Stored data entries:
Start of Block

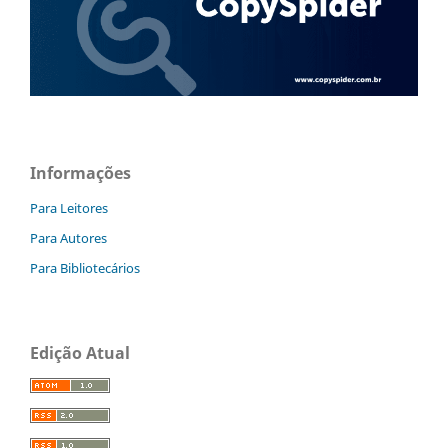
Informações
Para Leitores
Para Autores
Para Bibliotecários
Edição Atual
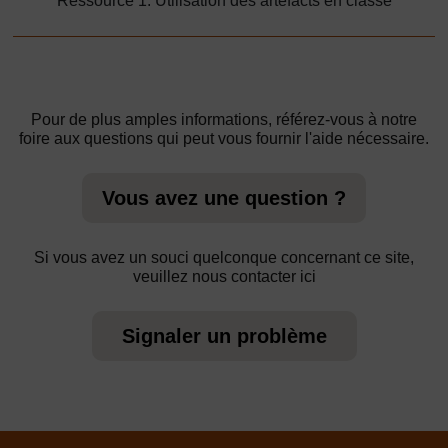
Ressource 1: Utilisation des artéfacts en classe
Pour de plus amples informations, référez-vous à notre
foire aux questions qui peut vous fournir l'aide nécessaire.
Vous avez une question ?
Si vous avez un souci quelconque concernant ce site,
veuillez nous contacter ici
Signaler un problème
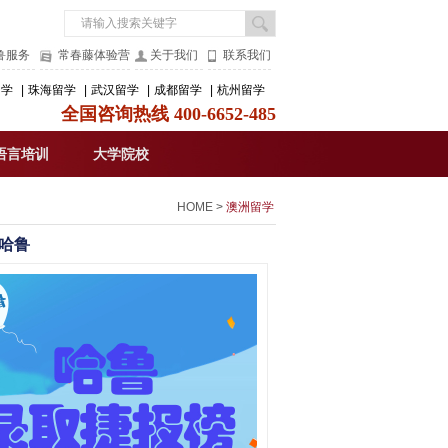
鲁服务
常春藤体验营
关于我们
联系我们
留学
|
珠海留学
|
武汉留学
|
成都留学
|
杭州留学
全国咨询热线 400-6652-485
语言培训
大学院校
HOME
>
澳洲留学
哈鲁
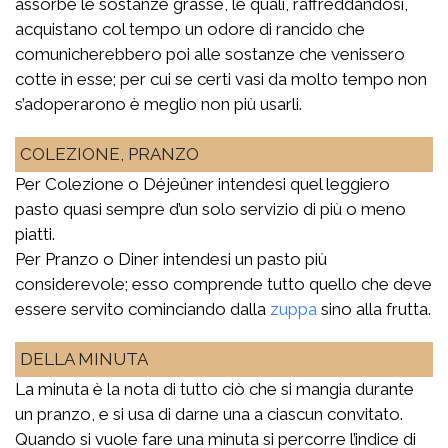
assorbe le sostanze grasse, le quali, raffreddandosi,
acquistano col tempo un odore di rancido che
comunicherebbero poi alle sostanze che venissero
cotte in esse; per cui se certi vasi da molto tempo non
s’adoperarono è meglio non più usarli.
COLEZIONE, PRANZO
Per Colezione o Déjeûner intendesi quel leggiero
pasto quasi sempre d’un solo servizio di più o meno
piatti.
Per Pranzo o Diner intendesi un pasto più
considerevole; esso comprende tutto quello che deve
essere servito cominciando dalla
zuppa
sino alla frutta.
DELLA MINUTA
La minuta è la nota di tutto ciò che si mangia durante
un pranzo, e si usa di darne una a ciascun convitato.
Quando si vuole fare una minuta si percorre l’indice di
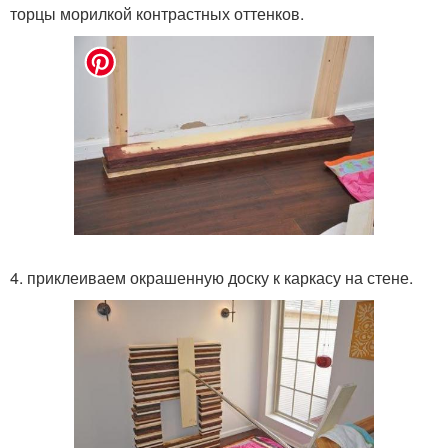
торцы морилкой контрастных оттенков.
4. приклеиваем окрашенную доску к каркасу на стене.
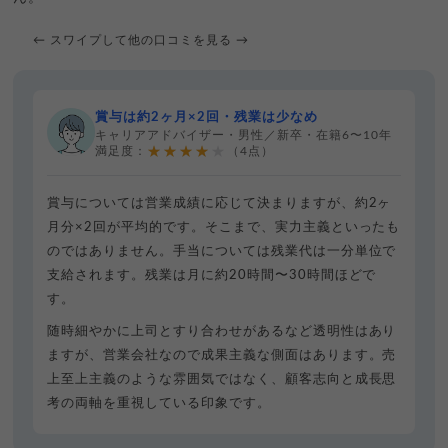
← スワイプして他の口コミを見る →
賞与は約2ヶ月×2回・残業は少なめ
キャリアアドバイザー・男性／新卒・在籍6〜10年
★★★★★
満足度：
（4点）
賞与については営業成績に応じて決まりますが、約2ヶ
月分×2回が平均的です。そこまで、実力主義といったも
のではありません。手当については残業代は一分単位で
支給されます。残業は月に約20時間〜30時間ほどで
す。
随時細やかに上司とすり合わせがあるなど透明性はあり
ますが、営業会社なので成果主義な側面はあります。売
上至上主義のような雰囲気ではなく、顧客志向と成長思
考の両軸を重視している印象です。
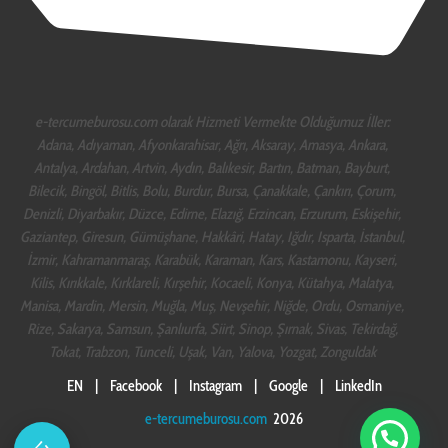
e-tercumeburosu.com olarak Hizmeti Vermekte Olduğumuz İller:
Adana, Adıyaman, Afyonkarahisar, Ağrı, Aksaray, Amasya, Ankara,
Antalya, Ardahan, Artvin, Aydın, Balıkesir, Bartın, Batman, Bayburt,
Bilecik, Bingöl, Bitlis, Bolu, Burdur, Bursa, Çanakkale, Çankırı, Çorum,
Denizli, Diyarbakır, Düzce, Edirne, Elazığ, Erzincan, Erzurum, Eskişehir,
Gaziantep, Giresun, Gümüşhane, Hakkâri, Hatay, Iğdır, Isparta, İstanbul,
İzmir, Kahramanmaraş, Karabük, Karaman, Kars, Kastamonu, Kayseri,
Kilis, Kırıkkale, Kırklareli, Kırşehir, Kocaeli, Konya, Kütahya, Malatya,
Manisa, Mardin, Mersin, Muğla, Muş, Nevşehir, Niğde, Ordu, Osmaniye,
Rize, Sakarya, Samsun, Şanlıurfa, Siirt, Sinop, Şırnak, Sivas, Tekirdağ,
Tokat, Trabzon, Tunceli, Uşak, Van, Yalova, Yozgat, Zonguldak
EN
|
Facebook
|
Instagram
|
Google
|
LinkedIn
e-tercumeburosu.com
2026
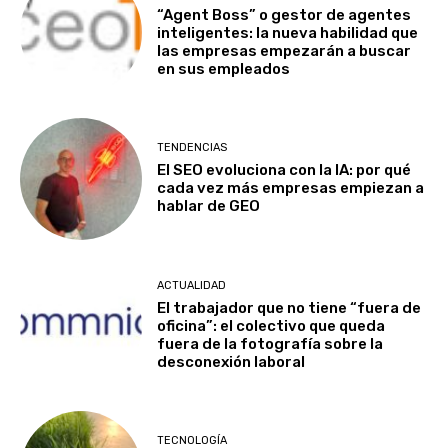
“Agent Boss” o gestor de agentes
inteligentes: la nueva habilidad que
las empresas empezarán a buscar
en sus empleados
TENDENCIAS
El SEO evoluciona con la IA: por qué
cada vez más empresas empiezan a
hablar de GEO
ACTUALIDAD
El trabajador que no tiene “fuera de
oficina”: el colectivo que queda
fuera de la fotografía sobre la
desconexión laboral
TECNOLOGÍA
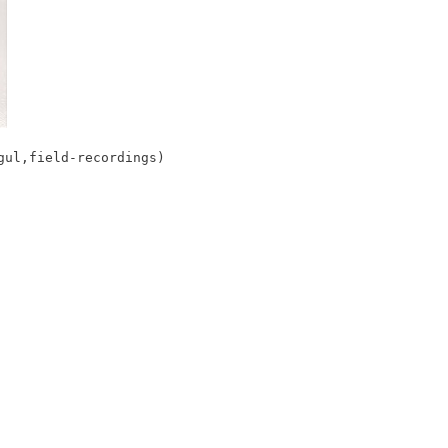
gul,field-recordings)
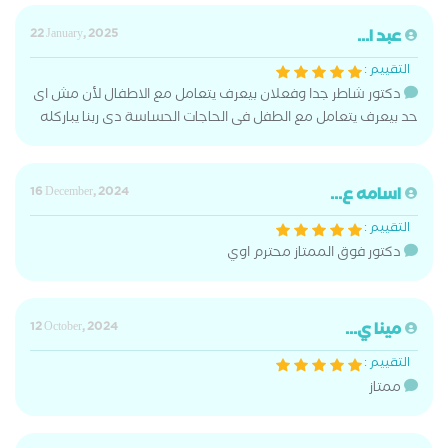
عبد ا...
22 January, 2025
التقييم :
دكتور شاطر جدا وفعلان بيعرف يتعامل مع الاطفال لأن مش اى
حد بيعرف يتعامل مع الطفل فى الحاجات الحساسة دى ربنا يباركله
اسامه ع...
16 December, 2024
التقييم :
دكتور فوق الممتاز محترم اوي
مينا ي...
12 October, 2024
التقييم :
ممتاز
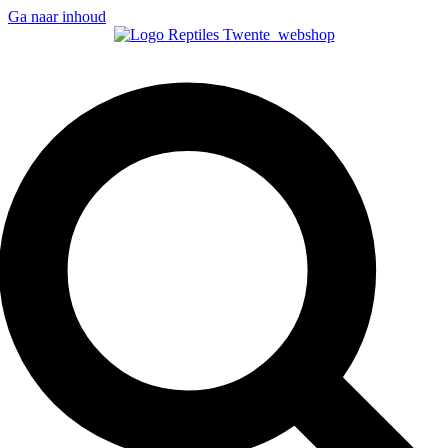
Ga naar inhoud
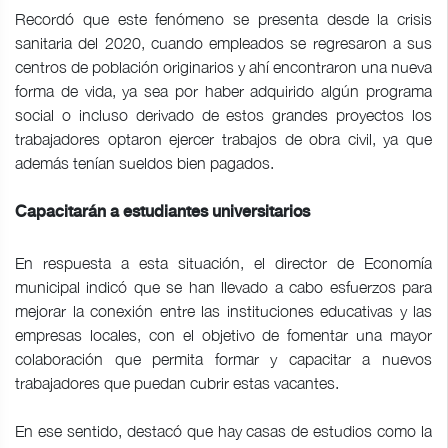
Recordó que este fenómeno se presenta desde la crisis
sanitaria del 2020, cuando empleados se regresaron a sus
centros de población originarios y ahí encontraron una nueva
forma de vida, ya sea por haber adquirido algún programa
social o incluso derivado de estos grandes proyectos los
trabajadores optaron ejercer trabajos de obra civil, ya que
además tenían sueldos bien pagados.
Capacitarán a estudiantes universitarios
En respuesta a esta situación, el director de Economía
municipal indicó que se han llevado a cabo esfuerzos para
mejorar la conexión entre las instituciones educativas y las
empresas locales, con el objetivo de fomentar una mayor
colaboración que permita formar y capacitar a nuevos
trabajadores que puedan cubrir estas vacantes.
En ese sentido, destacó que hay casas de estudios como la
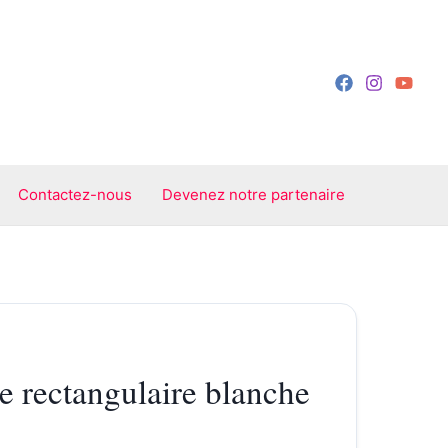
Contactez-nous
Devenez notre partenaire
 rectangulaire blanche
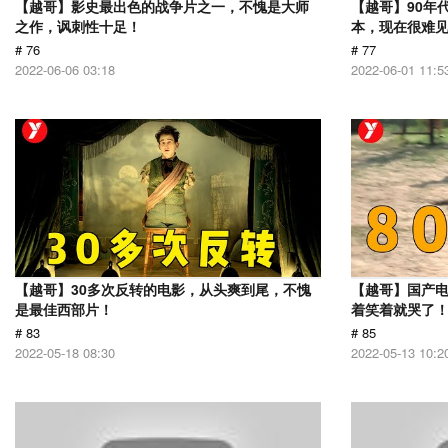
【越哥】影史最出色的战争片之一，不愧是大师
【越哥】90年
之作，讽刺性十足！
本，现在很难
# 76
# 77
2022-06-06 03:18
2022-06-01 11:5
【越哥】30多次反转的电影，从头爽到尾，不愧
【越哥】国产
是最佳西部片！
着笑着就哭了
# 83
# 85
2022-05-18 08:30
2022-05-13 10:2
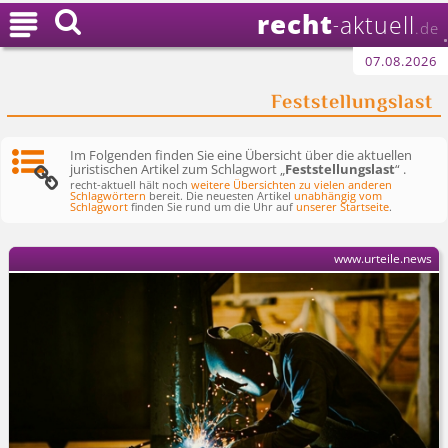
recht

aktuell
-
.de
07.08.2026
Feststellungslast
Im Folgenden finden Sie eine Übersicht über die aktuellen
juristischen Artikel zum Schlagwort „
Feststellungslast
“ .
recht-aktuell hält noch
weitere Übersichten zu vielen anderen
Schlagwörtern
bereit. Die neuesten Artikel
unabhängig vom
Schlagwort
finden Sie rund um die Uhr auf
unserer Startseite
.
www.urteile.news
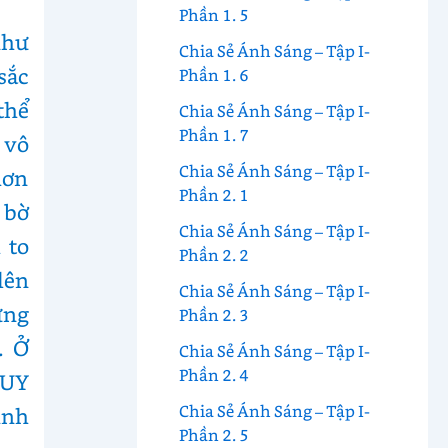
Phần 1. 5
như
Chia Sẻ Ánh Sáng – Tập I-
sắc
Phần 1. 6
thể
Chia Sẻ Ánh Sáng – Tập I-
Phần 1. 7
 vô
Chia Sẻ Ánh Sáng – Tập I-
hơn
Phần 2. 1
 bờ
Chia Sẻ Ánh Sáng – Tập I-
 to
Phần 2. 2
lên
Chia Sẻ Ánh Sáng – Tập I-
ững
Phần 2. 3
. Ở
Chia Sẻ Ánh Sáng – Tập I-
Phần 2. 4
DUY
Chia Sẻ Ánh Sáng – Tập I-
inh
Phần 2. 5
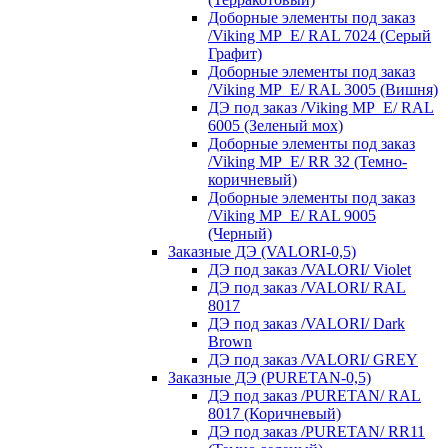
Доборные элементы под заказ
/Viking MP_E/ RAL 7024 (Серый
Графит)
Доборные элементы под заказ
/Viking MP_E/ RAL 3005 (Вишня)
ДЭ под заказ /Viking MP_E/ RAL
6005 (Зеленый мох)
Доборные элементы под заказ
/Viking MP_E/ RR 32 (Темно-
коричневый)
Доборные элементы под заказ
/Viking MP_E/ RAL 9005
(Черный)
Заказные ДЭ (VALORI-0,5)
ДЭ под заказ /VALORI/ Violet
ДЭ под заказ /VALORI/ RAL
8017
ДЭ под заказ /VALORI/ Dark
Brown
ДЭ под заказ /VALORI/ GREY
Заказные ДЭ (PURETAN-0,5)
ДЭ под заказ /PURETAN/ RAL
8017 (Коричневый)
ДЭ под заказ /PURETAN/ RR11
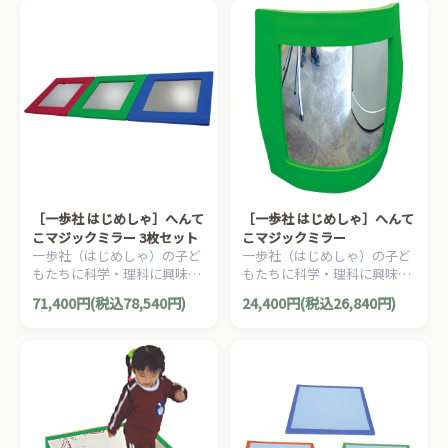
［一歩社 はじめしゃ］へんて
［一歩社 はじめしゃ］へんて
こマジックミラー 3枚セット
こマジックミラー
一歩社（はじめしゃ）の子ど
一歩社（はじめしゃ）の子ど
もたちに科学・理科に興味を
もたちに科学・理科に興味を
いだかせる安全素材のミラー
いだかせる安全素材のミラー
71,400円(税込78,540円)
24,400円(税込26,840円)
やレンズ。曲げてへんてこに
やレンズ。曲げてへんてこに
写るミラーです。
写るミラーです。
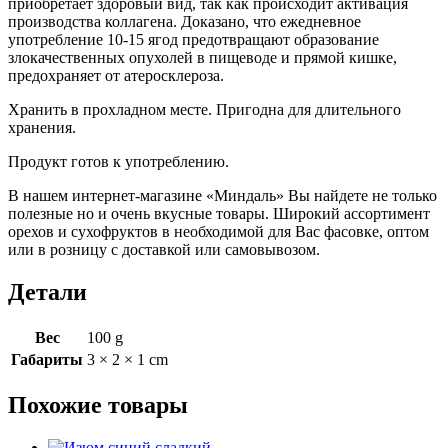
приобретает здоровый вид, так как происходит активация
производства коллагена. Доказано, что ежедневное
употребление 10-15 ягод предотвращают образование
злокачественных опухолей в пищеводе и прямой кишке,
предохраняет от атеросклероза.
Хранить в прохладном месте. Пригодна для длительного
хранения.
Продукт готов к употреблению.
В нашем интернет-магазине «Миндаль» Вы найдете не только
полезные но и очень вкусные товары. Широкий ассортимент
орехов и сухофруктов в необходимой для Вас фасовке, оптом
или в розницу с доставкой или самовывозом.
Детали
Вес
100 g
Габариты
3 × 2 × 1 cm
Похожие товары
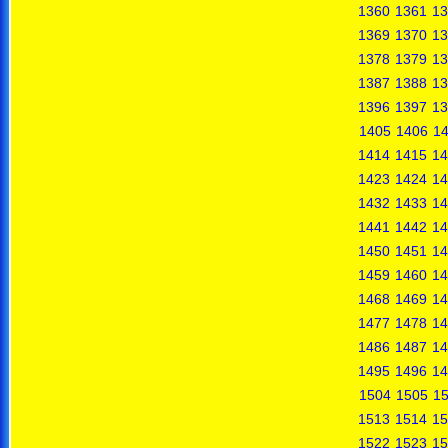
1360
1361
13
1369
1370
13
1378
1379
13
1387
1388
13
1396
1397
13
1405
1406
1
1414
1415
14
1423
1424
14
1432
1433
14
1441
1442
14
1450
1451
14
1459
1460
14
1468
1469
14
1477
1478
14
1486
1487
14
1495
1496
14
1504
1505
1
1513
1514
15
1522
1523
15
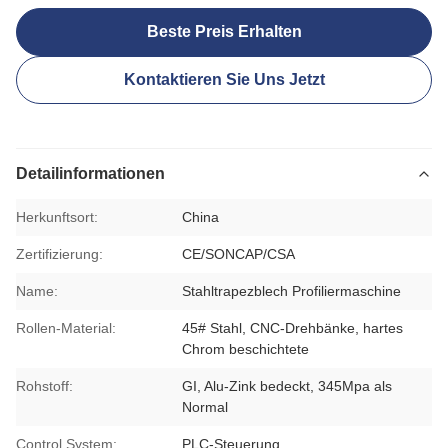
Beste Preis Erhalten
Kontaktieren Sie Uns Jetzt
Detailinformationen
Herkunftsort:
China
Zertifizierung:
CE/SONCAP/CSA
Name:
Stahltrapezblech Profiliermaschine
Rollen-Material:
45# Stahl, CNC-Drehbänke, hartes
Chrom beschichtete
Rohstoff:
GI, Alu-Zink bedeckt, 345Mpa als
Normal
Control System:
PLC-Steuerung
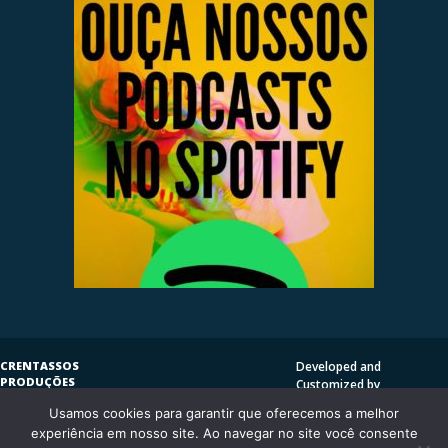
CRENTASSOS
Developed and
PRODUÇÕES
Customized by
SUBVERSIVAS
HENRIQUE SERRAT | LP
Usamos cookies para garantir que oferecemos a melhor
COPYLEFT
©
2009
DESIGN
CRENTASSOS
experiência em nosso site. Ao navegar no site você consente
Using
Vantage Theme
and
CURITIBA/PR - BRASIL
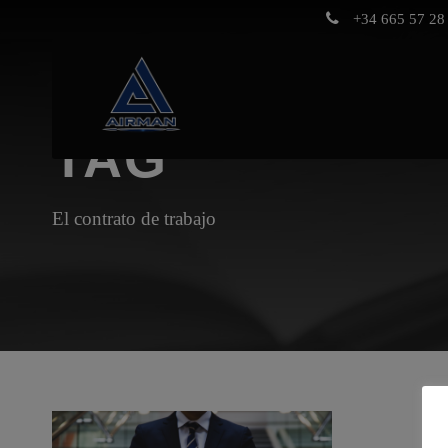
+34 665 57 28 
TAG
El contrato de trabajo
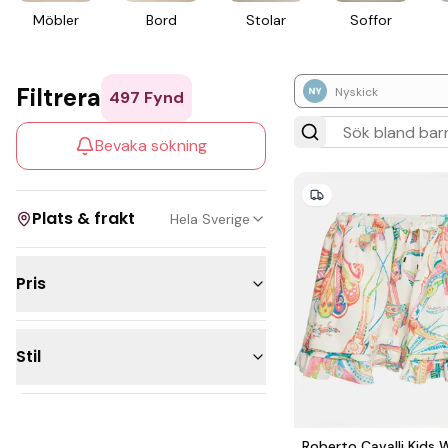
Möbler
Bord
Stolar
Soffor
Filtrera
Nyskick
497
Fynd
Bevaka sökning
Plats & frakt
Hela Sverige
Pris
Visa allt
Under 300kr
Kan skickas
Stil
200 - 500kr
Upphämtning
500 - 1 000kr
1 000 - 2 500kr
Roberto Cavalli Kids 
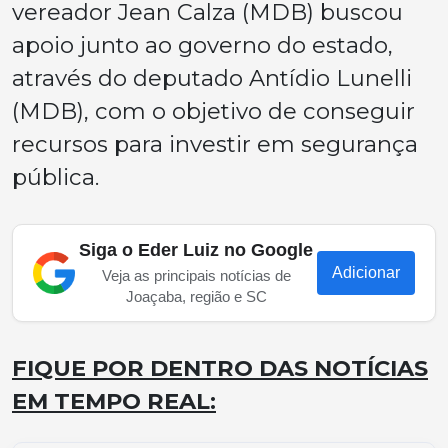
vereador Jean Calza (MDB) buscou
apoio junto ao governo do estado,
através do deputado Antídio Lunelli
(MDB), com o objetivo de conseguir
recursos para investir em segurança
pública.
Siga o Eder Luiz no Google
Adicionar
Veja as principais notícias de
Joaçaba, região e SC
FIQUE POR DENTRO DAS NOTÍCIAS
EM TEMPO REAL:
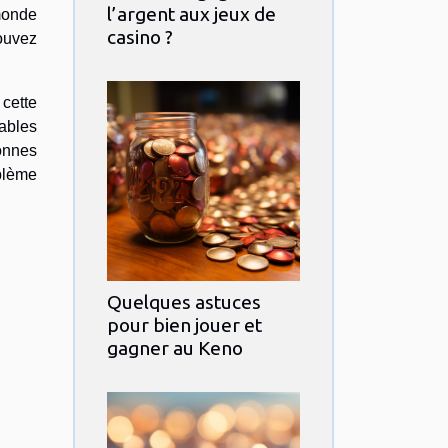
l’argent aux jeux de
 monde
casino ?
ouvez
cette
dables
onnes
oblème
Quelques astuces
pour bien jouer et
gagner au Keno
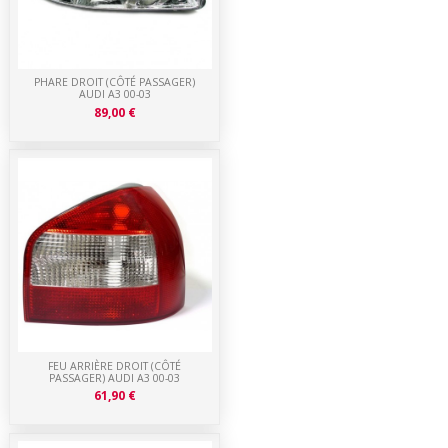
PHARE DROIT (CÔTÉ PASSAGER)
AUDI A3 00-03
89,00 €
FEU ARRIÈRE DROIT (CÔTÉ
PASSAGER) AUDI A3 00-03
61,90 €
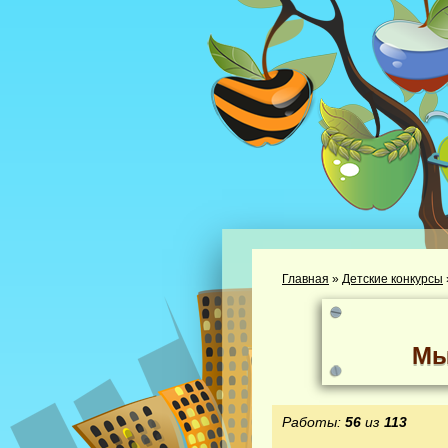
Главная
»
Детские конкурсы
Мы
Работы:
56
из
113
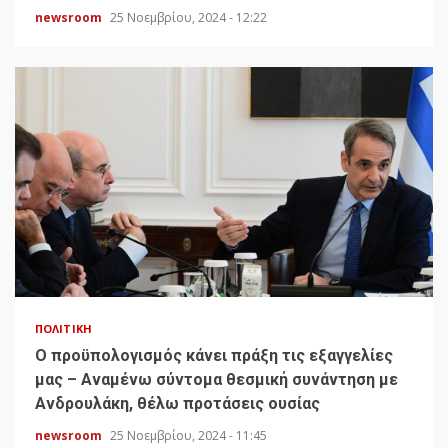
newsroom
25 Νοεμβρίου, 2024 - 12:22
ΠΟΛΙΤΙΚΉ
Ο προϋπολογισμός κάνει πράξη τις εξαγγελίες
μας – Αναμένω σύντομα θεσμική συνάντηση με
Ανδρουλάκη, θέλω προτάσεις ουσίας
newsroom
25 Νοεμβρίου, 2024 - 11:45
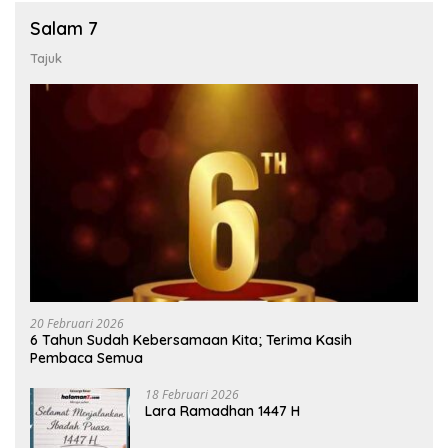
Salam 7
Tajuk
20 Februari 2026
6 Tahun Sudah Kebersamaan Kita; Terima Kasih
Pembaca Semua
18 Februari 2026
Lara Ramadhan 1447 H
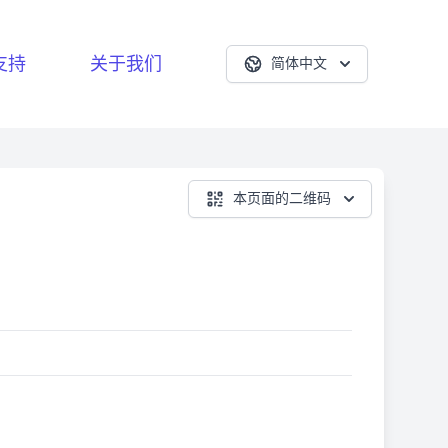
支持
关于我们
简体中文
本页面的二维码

End of Block

**TO DO**
Find the word "finden" in the data and show each line that holds it.

**FINISHED TASK**
Im Folgenden finden Sie eine Übersicht über die aktuellen
finden Sie rund um die Uhr auf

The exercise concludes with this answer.